Venere allo specchio - Peter Paul Rubens (1615) Photo Credit: #seiquadripotesseroparlare

Venere allo specchio – Peter Paul Rubens (1615) Photo Credit: #seiquadripotesseroparlare

Nel primo esperimento condotto, i ricercatori hanno chiesto ad un gruppo di persone di osservare alcune immagini neutrali e fastidiose e di parlare poi a se stessi utilizzando sia la prima sia la terza persona, il tutto mentre la loro attività cerebrale veniva controllata con l’ elettroencefalografo. Successivamente, i dati raccolti hanno evidenziato che quando i soggetti utilizzavano la terza persona riuscivano a calmarsi più rapidamente.

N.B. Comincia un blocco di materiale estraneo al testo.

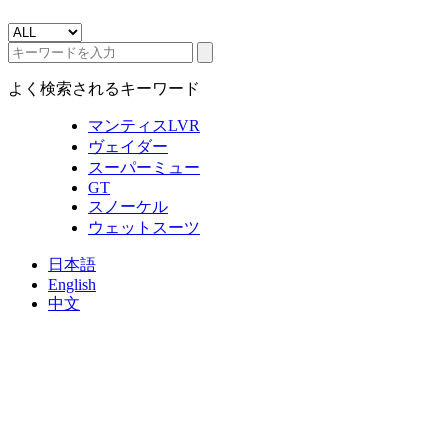
よく検索されるキーワード
マンティスLVR
ヴェイダー
スーパーミュー
GT
スノーケル
ウェットスーツ
日本語
English
中文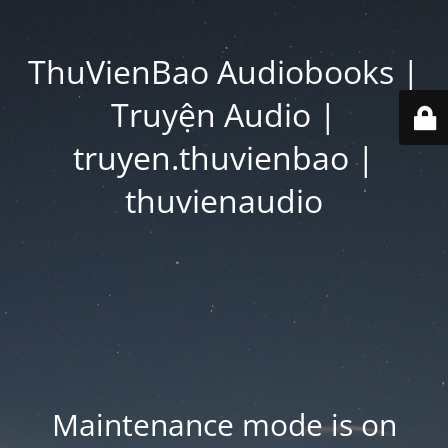
ThuVienBao Audiobooks |
Truyện Audio |
truyen.thuvienbao |
thuvienaudio
Maintenance mode is on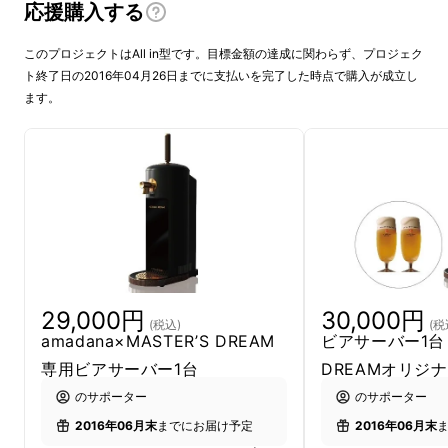
​ザ・プレミアム・モルツ 「MASTER'S
応援購入する
DREAM」 の大ファンと公言する、amadana
このプロジェクトはAll in型です。目標金額の達成に関わらず、プロジェク
の代表/熊本浩志 が新たなライフスタイルを提
ト終了日の2016年04月26日までに支払いを完了した時点で購入が成立し
案！
ます。
「とりあえずビールで乾杯」 それは本当
か？
「カンから直飲み」 「ビンから直飲み」
それは本当にうまいのか？
29,000円
30,000円
(税込)
(税
amadana×MASTER’S DREAM
ビアサーバー1台＋
ビールのうまい温度って？
専用ビアサーバー1台
DREAMオリジ
のサポーター
のサポーター
2016年06月末
までにお届け予定
2016年06月末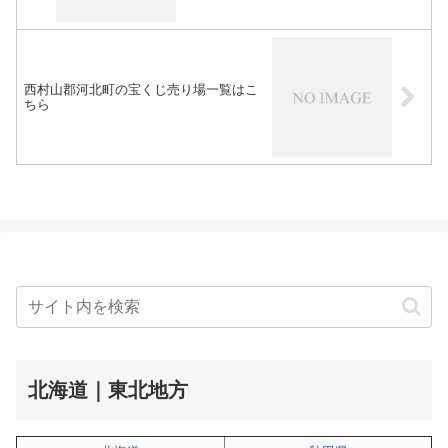
西村山郡河北町の宝くじ売り場一覧はこ
ちら
北海道｜東北地方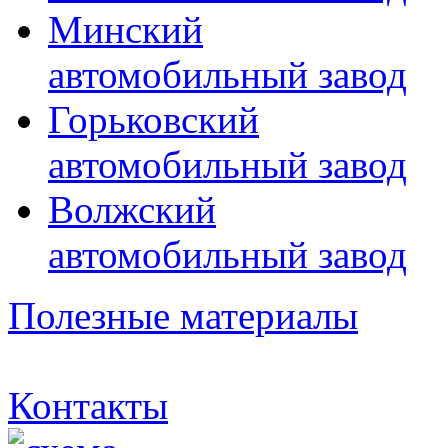
Минский
автомобильный завод
Горьковский
автомобильный завод
Волжский
автомобильный завод
Полезные материалы
Контакты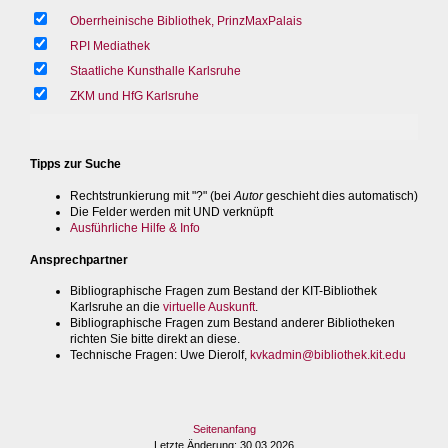
Oberrheinische Bibliothek, PrinzMaxPalais
RPI Mediathek
Staatliche Kunsthalle Karlsruhe
ZKM und HfG Karlsruhe
Tipps zur Suche
Rechtstrunkierung mit "?" (bei
Autor
geschieht dies automatisch)
Die Felder werden mit UND verknüpft
Ausführliche Hilfe & Info
Ansprechpartner
Bibliographische Fragen zum Bestand der KIT-Bibliothek
Karlsruhe an die
virtuelle Auskunft
.
Bibliographische Fragen zum Bestand anderer Bibliotheken
richten Sie bitte direkt an diese.
Technische Fragen
: Uwe Dierolf,
kvkadmin@bibliothek.kit.edu
Seitenanfang
Letzte Änderung
: 30.03.2026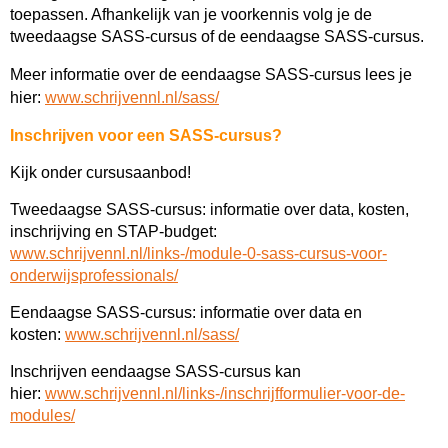
toepassen. Afhankelijk van je voorkennis volg je de
tweedaagse SASS-cursus of de eendaagse SASS-cursus.
Meer informatie over de eendaagse SASS-cursus lees je
hier:
www.schrijvennl.nl/sass/
Inschrijven voor een SASS-cursus?
Kijk onder cursusaanbod!
Tweedaagse SASS-cursus: informatie over data, kosten,
inschrijving en STAP-budget:
www.schrijvennl.nl/links-/module-0-sass-cursus-voor-
onderwijsprofessionals/
Eendaagse SASS-cursus: informatie over data en
kosten:
www.schrijvennl.nl/sass/
Inschrijven eendaagse SASS-cursus kan
hier:
www.schrijvennl.nl/links-/inschrijfformulier-voor-de-
modules/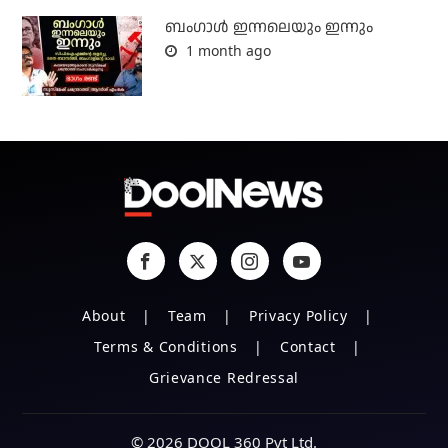
ബംഗാള്‍ ഇന്നലെയും ഇന്നും
1 month ago
About
Team
Privacy Policy
Terms & Conditions
Contact
Grievance Redressal
© 2026 DOOL 360 Pvt Ltd.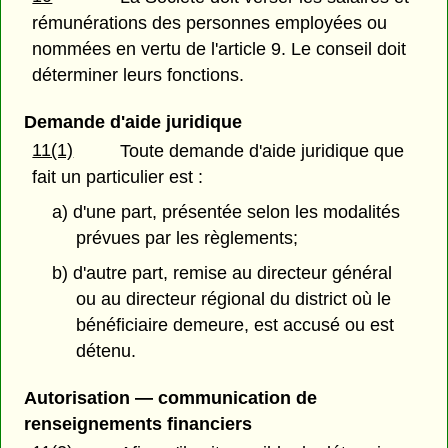
rémunérations des personnes employées ou
nommées en vertu de l'article 9. Le conseil doit
déterminer leurs fonctions.
Demande d'aide juridique
11(1)
Toute demande d'aide juridique que
fait un particulier est :
a) d'une part, présentée selon les modalités
prévues par les règlements;
b) d'autre part, remise au directeur général
ou au directeur régional du district où le
bénéficiaire demeure, est accusé ou est
détenu.
Autorisation — communication de
renseignements financiers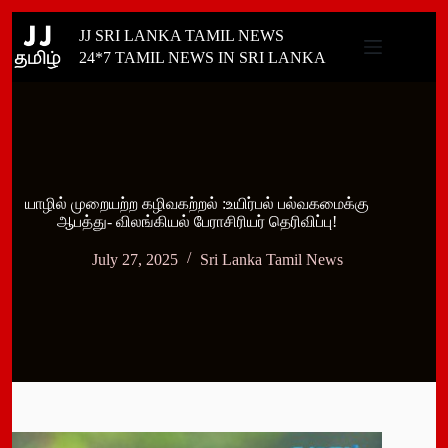
Skip
JJ SRI LANKA TAMIL NEWS
to
content
24*7 TAMIL NEWS IN SRI LANKA
யாழில் முறையற்ற கழிவகற்றல் :உயிர்பல் பல்வகமைக்கு
ஆபத்து- விலங்கியல் பேராசிரியர் தெரிவிப்பு!
July 27, 2025
Sri Lanka Tamil News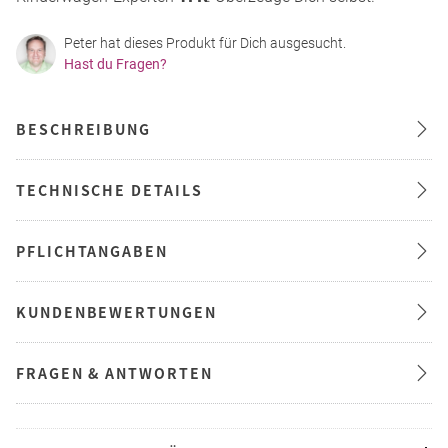
Peter hat dieses Produkt für Dich ausgesucht.
Hast du Fragen?
BESCHREIBUNG
TECHNISCHE DETAILS
PFLICHTANGABEN
KUNDENBEWERTUNGEN
FRAGEN & ANTWORTEN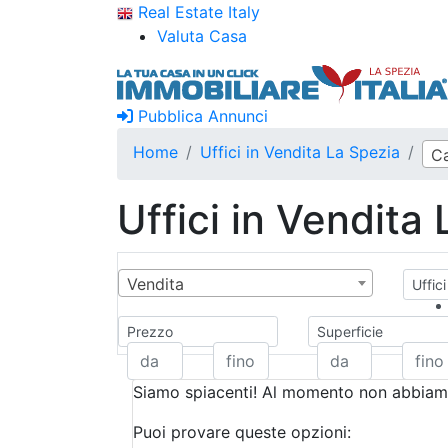
Real Estate Italy
Valuta Casa
Pubblica Annunci
Home
Uffici in Vendita La Spezia
C
Uffici in Vendita
Vendita
Uffici
Prezzo
Superficie
Siamo spiacenti! Al momento non abbiamo
Puoi provare queste opzioni: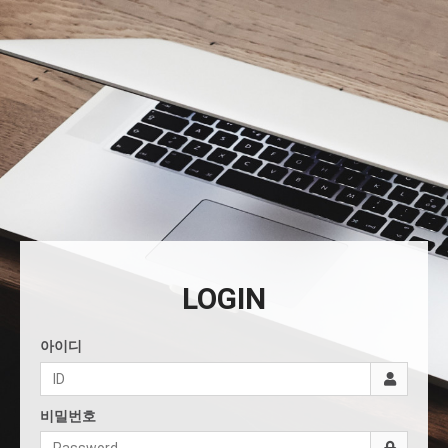
LOGIN
아이디
비밀번호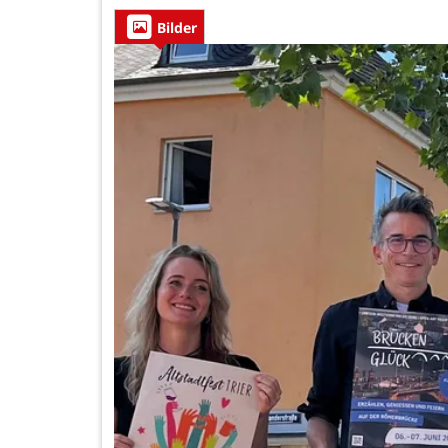
Bilder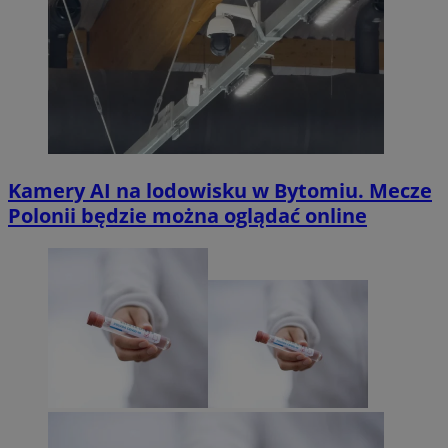
Kamery AI na lodowisku w Bytomiu. Mecze
Polonii będzie można oglądać online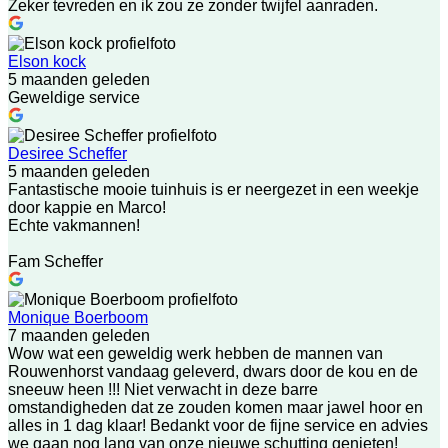
Zeker tevreden en ik zou ze zonder twijfel aanraden.
Elson kock
5 maanden geleden
Geweldige service
Desiree Scheffer
5 maanden geleden
Fantastische mooie tuinhuis is er neergezet in een weekje
door kappie en Marco!
Echte vakmannen!
Fam Scheffer
Monique Boerboom
7 maanden geleden
Wow wat een geweldig werk hebben de mannen van
Rouwenhorst vandaag geleverd, dwars door de kou en de
sneeuw heen !!! Niet verwacht in deze barre
omstandigheden dat ze zouden komen maar jawel hoor en
alles in 1 dag klaar! Bedankt voor de fijne service en advies
we gaan nog lang van onze nieuwe schutting genieten!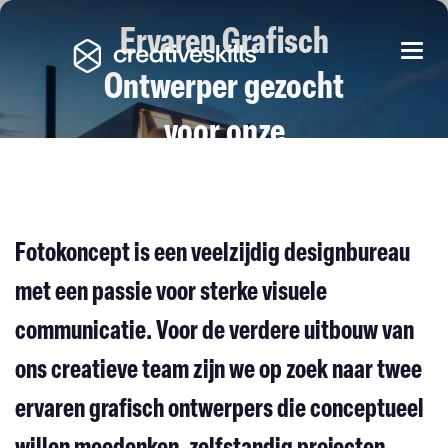
Ervaren Grafisch
Togg
navi
Ontwerper gezocht
voor onze
studio in Lennik
FOTOKONCEPT
|
SINT-MARTENS-LENNIK
Fotokoncept is een veelzijdig designbureau
met een passie voor sterke visuele
communicatie. Voor de verdere uitbouw van
ons creatieve team zijn we op zoek naar twee
ervaren grafisch ontwerpers die conceptueel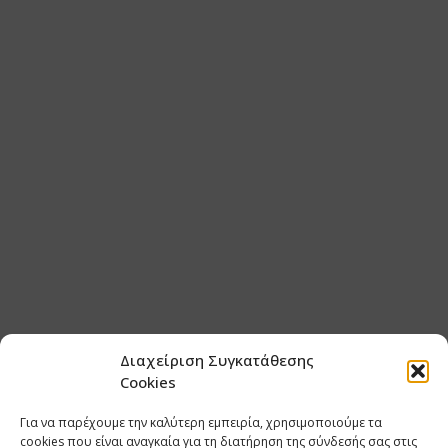
Διαχείριση Συγκατάθεσης
Cookies
Για να παρέχουμε την καλύτερη εμπειρία, χρησιμοποιούμε τα
cookies που είναι αναγκαία για τη διατήρηση της σύνδεσής σας στις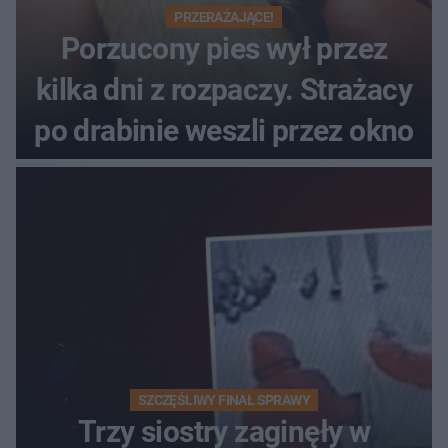
PRZERAŻAJĄCE!
Porzucony pies wył przez
kilka dni z rozpaczy. Strażacy
po drabinie weszli przez okno
SZCZĘŚLIWY FINAŁ SPRAWY
Trzy siostry zaginęły w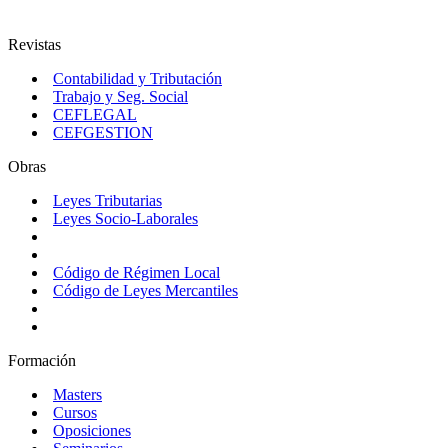
Revistas
Contabilidad y Tributación
Trabajo y Seg. Social
CEFLEGAL
CEFGESTION
Obras
Leyes Tributarias
Leyes Socio-Laborales
Código de Régimen Local
Código de Leyes Mercantiles
Formación
Masters
Cursos
Oposiciones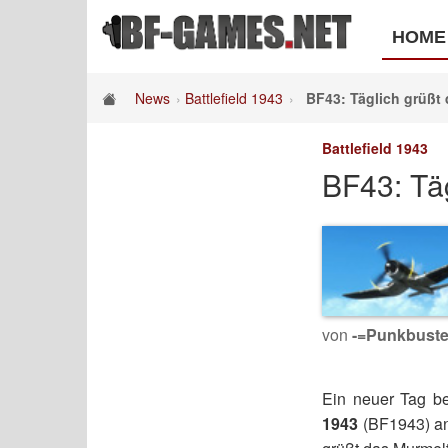
HOME
News
Battlefield 1943
BF43: Täglich grüßt 
Battlefield 1943
BF43: Täg
von
-=Punkbuste
Ein neuer Tag be
1943
(BF1943) an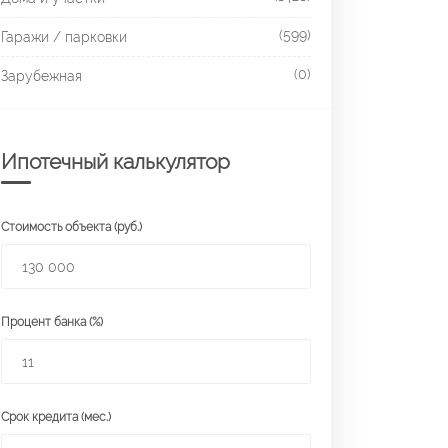
(599)
Гаражи / парковки
(0)
Зарубежная
Ипотечный калькулятор
Стоимость объекта (руб.)
Процент банка (%)
Срок кредита (мес.)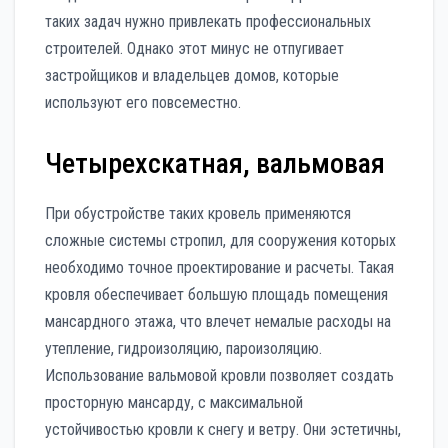
таких задач нужно привлекать профессиональных
строителей. Однако этот минус не отпугивает
застройщиков и владельцев домов, которые
используют его повсеместно.
Четырехскатная, вальмовая
При обустройстве таких кровель применяются
сложные системы стропил, для сооружения которых
необходимо точное проектирование и расчеты. Такая
кровля обеспечивает большую площадь помещения
мансардного этажа, что влечет немалые расходы на
утепление, гидроизоляцию, пароизоляцию.
Использование вальмовой кровли позволяет создать
просторную мансарду, с максимальной
устойчивостью кровли к снегу и ветру. Они эстетичны,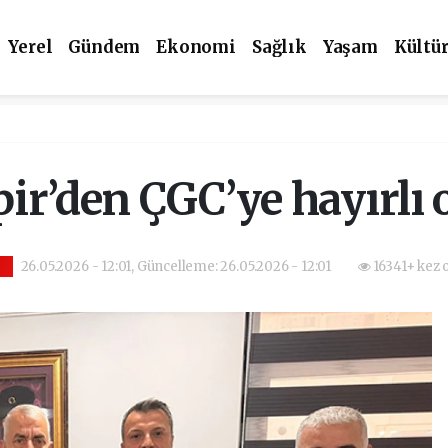
Yerel
Gündem
Ekonomi
Sağlık
Yaşam
Kültü
ir’den ÇGC’ye hayırlı 
26.05.2026 - 12:01, Güncelleme: 26.05.2026 - 12:01
16341+ kez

Nel secondo esperimento, i partecipanti hanno dovuto ricordare alcuni episodi dolorosi passati e utilizzare la prima e la terza persona per alleviare gli effetti negativi, il tutto mentre l’attività cerebrale veniva misurata con la risonanza magnetica funzionale. I dati raccolti hanno evidenziato che l’utilizzo della terza persona implica una ridotta attività del cervello e questo presuppone che agisca meglio da regolatore delle emozioni e che richieda meno sforzo cerebrale.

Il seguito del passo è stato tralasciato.